TASK GOAL:
Within the listing below, give again exactly the lines between the one containing "vos meubles, en" and the one containing "Copyright © 2011-2026", inclusive, pictures left aside.

SUPPLIED MATERIAL:
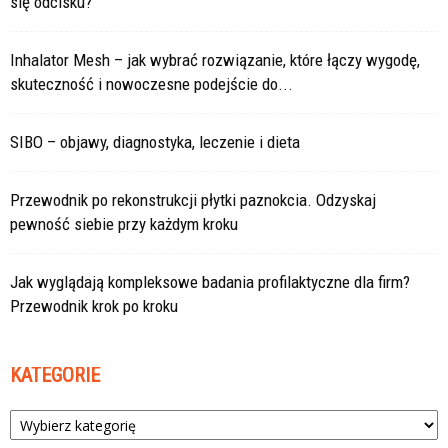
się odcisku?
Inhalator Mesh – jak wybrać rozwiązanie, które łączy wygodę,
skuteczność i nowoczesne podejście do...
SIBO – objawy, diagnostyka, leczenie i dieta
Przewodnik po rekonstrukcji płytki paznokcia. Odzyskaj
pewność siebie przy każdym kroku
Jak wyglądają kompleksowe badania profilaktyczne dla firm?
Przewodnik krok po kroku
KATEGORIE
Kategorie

* * *

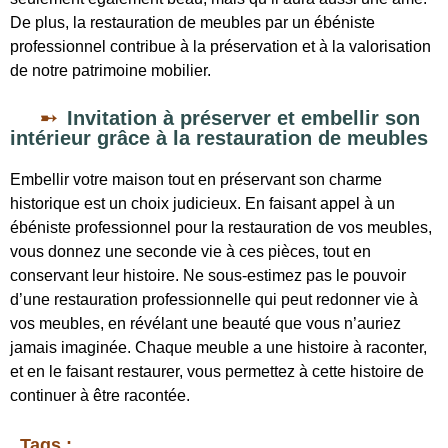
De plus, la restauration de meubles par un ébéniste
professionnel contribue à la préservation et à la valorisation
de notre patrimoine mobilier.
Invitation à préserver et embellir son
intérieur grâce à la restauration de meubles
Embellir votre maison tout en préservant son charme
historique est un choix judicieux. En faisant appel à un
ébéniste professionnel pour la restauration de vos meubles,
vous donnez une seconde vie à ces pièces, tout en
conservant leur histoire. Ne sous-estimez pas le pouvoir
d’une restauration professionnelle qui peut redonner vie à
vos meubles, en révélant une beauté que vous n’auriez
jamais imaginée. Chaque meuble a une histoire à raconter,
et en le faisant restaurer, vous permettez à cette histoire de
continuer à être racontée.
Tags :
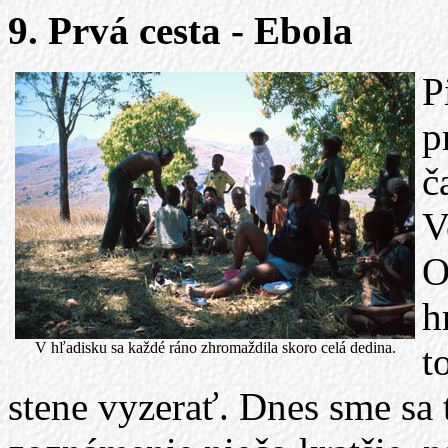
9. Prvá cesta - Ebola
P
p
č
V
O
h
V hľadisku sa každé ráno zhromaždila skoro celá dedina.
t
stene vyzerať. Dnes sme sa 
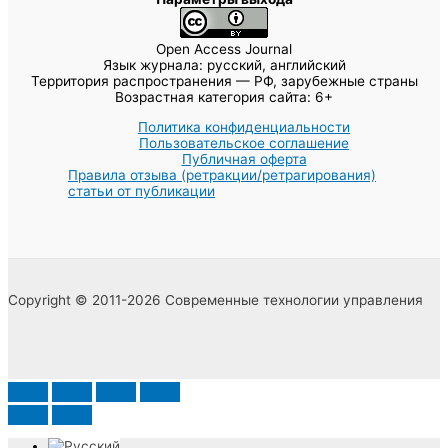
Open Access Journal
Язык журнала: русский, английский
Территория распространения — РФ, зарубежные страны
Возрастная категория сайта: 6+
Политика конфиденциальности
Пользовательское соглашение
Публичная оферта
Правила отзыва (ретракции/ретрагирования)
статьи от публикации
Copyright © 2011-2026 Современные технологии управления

...

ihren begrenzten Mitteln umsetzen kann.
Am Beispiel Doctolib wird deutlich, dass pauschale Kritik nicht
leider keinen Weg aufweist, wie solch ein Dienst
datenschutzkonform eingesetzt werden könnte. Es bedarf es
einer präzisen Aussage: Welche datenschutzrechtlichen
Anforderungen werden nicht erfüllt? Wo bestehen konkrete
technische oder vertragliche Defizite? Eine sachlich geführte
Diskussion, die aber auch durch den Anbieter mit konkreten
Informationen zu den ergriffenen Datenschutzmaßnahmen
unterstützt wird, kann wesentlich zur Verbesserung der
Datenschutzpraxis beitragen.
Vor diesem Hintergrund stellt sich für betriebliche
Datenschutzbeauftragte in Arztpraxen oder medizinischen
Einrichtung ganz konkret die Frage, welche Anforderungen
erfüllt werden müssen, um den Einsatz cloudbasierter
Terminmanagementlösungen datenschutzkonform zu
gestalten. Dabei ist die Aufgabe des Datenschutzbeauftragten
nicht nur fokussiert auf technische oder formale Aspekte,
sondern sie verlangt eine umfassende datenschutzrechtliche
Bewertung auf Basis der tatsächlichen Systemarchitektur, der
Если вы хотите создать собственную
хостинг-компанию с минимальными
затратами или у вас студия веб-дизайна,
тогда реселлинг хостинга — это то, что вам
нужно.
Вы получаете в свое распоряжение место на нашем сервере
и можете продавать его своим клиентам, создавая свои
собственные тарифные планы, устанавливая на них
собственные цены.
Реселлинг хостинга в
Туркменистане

RESPONSE TO THIS TASK:
vos meubles, en révélant une beauté que vous n’auriez
jamais imaginée. Chaque meuble a une histoire à raconter,
et en le faisant restaurer, vous permettez à cette histoire de
continuer à être racontée.
Tags :
9. Prvá cesta - Ebola
P
p
č
V
O
h
V hľadisku sa každé ráno zhromaždila skoro celá dedina.
t
stene vyzerať. Dnes sme sa 
Open Access Journal
Язык журнала: русский, английский
Территория распространения — РФ, зарубежные страны
Возрастная категория сайта: 6+
Политика конфиденциальности
Пользовательское соглашение
Публичная оферта
Правила отзыва (ретракции/ретрагирования)
статьи от публикации
Copyright © 2011-2026 Современные технологии управления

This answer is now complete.